Tecnologies de la Informació i de Xarxes

Information and Network Security and Privacy

Proposta de tesi Investigadors/es Grup de recerca

Digital media security, privacy and forensics (steganography, watermarking, fingerprinting and steganalysis)

The security and privacy of digital media content has been attracting the attention of academia and industry for the past two decades. Since copies of digital content can be made without any loss and with no cost, content vendors and producers are trying to design mechanisms either to avoid or to detect unauthorized copies. Steganography, watermarking and fingerprinting, for images, audio and video content are being investigated by different groups worldwide in order to produce practical solutions to these kinds of problems while at the same time satisfying requirements such as security, privacy, capacity, robustness and transparency.

Steganography is also used to send concealed messages in an apparently innocent cover object. Steganalysis techniques are being developed in order to detect whether a multimedia object contains secret information which may be used for malicious purposes.

In general, these topics belong to computer forensic techniques that can be used to provide legal evidence of illegal or criminal actions. This line of research is related to all these issues, with a special focus on networked distribution systems such as online social networks or peer-to-peer applications.

Dr David Megías



Security and Privacy in the Internet of Things (SP@IoT)

The Internet of things (IoT) refers to the internetworking of devices (including smartphones), vehicles, embedded systems, sensors, actuators, and other hardware and software components, which enable these objects to collect and exchange data. These data can be used later on (or in real time) for a wide variety of applications. For example, samples on the mobility patterns of a group of people can be used for designing new and more efficient public transportation systems.

Despite the advantages that this information can provide –for example, to advise individuals for specific routes to avoid traffic jams–, it is clear that the collection and storage of such data raises important ethical issues, such as those concerned with the information security and users’ privacy. It is essential that the storage and processing of this information is carried out in a way that ensures the privacy of individuals whose data are collected or who want to enjoy the benefits of this technology.

The project involves designing systems that allow data collection with the required degree of privacy through the use of specific cryptographic protocols, combined with data mining and managing large amounts of data (big data).

Dr David Megías



Privacy-preserving in Data Mining

In recent years, an explosive increase of data has been made publicly available. Embedded within this data there is private information about users and, therefore, data owners must respect users’ privacy when releasing datasets to third parties. In this scenario, anonymization processes become an important concern. Privacy may be breached in various ways, depending on data types. For instance, medical datasets are published as database tables, so linking this information with publicly available datasets may disclose the identity of some individuals; social network data is usually published as graphs and there are adversaries that can infer the identity of the users by solving a set of restricted graph isomorphism problems; location privacy concerns the data from phone call networks or applications like Foursquare; and so on.
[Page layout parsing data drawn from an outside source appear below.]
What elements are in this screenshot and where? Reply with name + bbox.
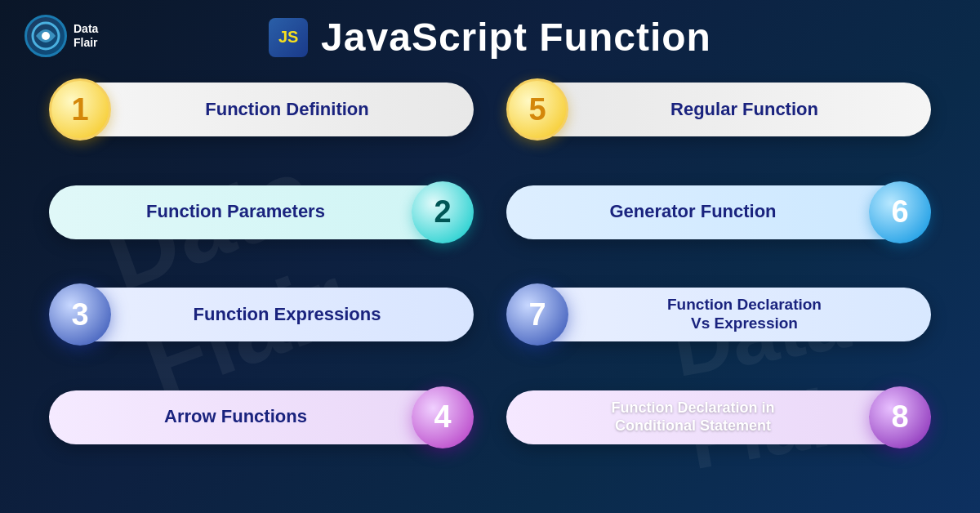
card-2-number: 2	[412, 181, 474, 243]
logo: Data Flair	[24, 15, 98, 57]
card-3-body: Function Expressions	[80, 288, 474, 341]
cards-grid: 1 Function Definition 5 Regular Function…	[0, 68, 980, 491]
card-6-label: Generator Function	[609, 201, 776, 222]
card-4-body: Arrow Functions	[49, 390, 443, 444]
card-7-body: Function DeclarationVs Expression	[537, 288, 931, 341]
card-7: 7 Function DeclarationVs Expression	[506, 281, 931, 348]
card-1-number: 1	[49, 78, 111, 141]
card-2-label: Function Parameters	[146, 201, 325, 222]
logo-circle	[24, 15, 67, 57]
card-8-label: Function Declaration inConditional State…	[611, 399, 774, 435]
card-6-body: Generator Function	[506, 185, 900, 239]
page-title: JavaScript Function	[321, 15, 711, 60]
card-7-label: Function DeclarationVs Expression	[667, 296, 822, 333]
card-1-body: Function Definition	[80, 83, 474, 136]
card-5: 5 Regular Function	[506, 76, 931, 143]
card-5-number: 5	[506, 78, 568, 141]
logo-text: Data Flair	[74, 22, 98, 50]
card-3-label: Function Expressions	[194, 304, 381, 325]
card-7-number: 7	[506, 283, 568, 346]
card-5-label: Regular Function	[670, 99, 818, 120]
card-3-number: 3	[49, 283, 111, 346]
card-8-number: 8	[869, 386, 931, 448]
card-3: 3 Function Expressions	[49, 281, 474, 348]
header: Data Flair JavaScript Function	[0, 0, 980, 68]
js-badge	[269, 18, 308, 57]
svg-point-1	[42, 32, 50, 40]
card-2-body: Function Parameters	[49, 185, 443, 239]
card-5-body: Regular Function	[537, 83, 931, 136]
card-2: 2 Function Parameters	[49, 179, 474, 246]
card-8-body: Function Declaration inConditional State…	[506, 390, 900, 444]
card-6-number: 6	[869, 181, 931, 243]
card-4: 4 Arrow Functions	[49, 384, 474, 451]
card-1-label: Function Definition	[205, 99, 368, 120]
card-1: 1 Function Definition	[49, 76, 474, 143]
card-4-number: 4	[412, 386, 474, 448]
card-8: 8 Function Declaration inConditional Sta…	[506, 384, 931, 451]
card-4-label: Arrow Functions	[164, 406, 307, 427]
card-6: 6 Generator Function	[506, 179, 931, 246]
The simple technique of anonymizing networks by removing identifiers before publishing the actual data does not guarantee privacy. Therefore, various approaches and methods have been developed to deal with each data type and each breach of privacy. The aim of this research is to develop privacy-preserving methods and algorithms that guarantee the users' privacy while keeping data utility as close as possible to the original data. These methods have to achieve a trade-off between data privacy and data utility. Consequently, several data mining tasks must be considered in order to quantify the information loss produced on anonymous data.

Due to its nature, PPDM involves some very relevant and interesting topics, such as security and privacy issues to ensure anonymity, data mining and machine learning to evaluate data utility and information loss, and also aspects related to big data.

[1] Casas-Roma, J., Herrera-Joancomartí, J. & Torra, V. Artif Intell Rev (2017) 47: 341. https://doi.org/10.1007/s10462-016-9484-8

[2] Torra V. (2009) Privacy in Data Mining. In: Maimon O., Rokach L. (eds) Data Mining and Knowledge Discovery Handbook. Springer, Boston, MA

[3] Torra, V. and Navarro-Arribas, G. (2014), Data privacy. WIREs Data Mining Knowl Discov, 4: 269–280. doi:10.1002/widm.1129

Dr Jordi Casas

Mail: jcasasr@uoc.edu

Privacy in community networks

Many online communities exist nowadays: social networks, open source development, Wikipedia, Wikileaks etc. These communities generate and share a lot of data which is commonly hosted in resources belonging to entities not directly related with participants in the community. This poses a privacy risk for the users, whose profile (friends, beliefs, political tendencies, hobbies), as well as their routines can be publicly exposed and inappropriately used.

The aim of this research is the design of a system that allows for powerful community networks while protecting end-users from surveillance and censorship. The system must allow a free data interchange between the trusted community members, but must guarantee that users can keep a desired degree of anonymity and unlinkability within the community members and external users, and that no sensible information can be inferred by means of data mining or traffic analysis.


Dr Joan Manuel Marquès

Mail: jmarquesp@uoc.edu

Dr Helena Rifà

Mail: hrifa@uoc.edu






Blockchain, and more broadly Distributed Ledger Technology (DLT), has proven to go far beyond cryptocurrencies and it is transforming certain industries, enabling new business models based on decentralized services. Blockchain can contribute to security and privacy and helps removing intermediaries, empowering final users, and making possible new use cases that were not feasible until then. Currently, blockchain projects include proposals in many areas, such as cryptocurrencies, payment systems, supply chains, e-health,  e-voting, decentralized identity, collaborative economy, etc.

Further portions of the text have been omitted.